Hormel Institute, University of Minnesota, Austin, Minnesota 55912, USA.
Nutr Cancer. 2011;63(3):389-401. doi: 10.1080/01635581.2011.535968.
Chronic calorie restriction (CCR) prevents mammary tumor (MT) development in rodents. We reported that intermittent calorie restriction (ICR) provides greater protection than CCR in MMTV-TGF-α mice. The mammalian target of rapamycin (mTOR) pathway is involved in MT development. Here the impact of ICR versus CCR on proteins associated with mTOR signaling in mammary tissues and MTs from MMTV-TGF-α mice was determined. Mice were enrolled at 10 wk of age into ad libitum-fed (AL), CCR, and ICR groups and followed until 37/38 or 73/74 wk of age. Time points 37 and 73 followed 3 wk of 50% restriction for ICR mice, while 38 and 74 followed 1 wk of refeeding of ICR mice. Calorie restriction reduced serum IGF-I levels except for older CCR mice. At 37/38 wk, calorie restriction decreased mTOR, p70S6K, HIF-1, EGFR, and Erk protein activation and increased p4EBP1 and VEGF in mammary fat pads. At 73/74 wk, both modes of calorie restriction lowered IGF-I protein expression levels and Akt activation in MTs and mammary fat pads, and CCR increased mTOR, p70S6K, p4EBP1, and HIF-1 expression. ICR had inconsistent effects on these proteins in older mice. These results indicate that mTOR signaling proteins are modulated by age and type of calorie restriction.

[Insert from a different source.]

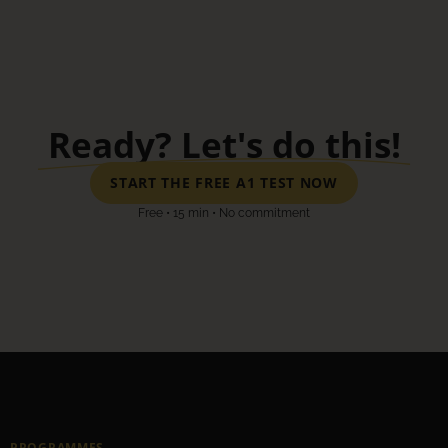
Ready? Let's do this!
START THE FREE A1 TEST NOW
Free • 15 min • No commitment
PROGRAMMES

慢性热量限制(CCR)可预防啮齿动物的乳腺肿瘤(MT)发展。我们报道间歇热量限制(ICR)比 MMTV-TGF-α 小鼠中的 CCR 提供更大的保护作用。哺乳动物雷帕霉素靶蛋白(mTOR)途径参与 MT 的发展。在此,确定了 ICR 与 CCR 对乳腺组织和 MMTV-TGF-α 小鼠 MT 中与 mTOR 信号相关的蛋白质的影响。将小鼠在 10 周龄时纳入自由喂养(AL)、CCR 和 ICR 组,并一直随访至 37/38 或 73/74 周龄。ICR 小鼠的时间点 37 和 73 分别在限制 50%热量的 3 周后进行,而 38 和 74 则在 ICR 小鼠重新喂食 1 周后进行。热量限制降低了血清 IGF-I 水平,除了老年 CCR 小鼠。在 37/38 周时,热量限制降低了 mTOR、p70S6K、HIF-1、EGFR 和 Erk 蛋白的激活,并增加了乳腺脂肪垫中的 p4EBP1 和 VEGF。在 73/74 周时,两种热量限制方式均降低了 IGF-I 蛋白在 MT 和乳腺脂肪垫中的表达水平以及 Akt 的激活,而 CCR 增加了 mTOR、p70S6K、p4EBP1 和 HIF-1 的表达。ICR 在老年小鼠中对这些蛋白质的影响不一致。这些结果表明,mTOR 信号蛋白受年龄和热量限制类型的调节。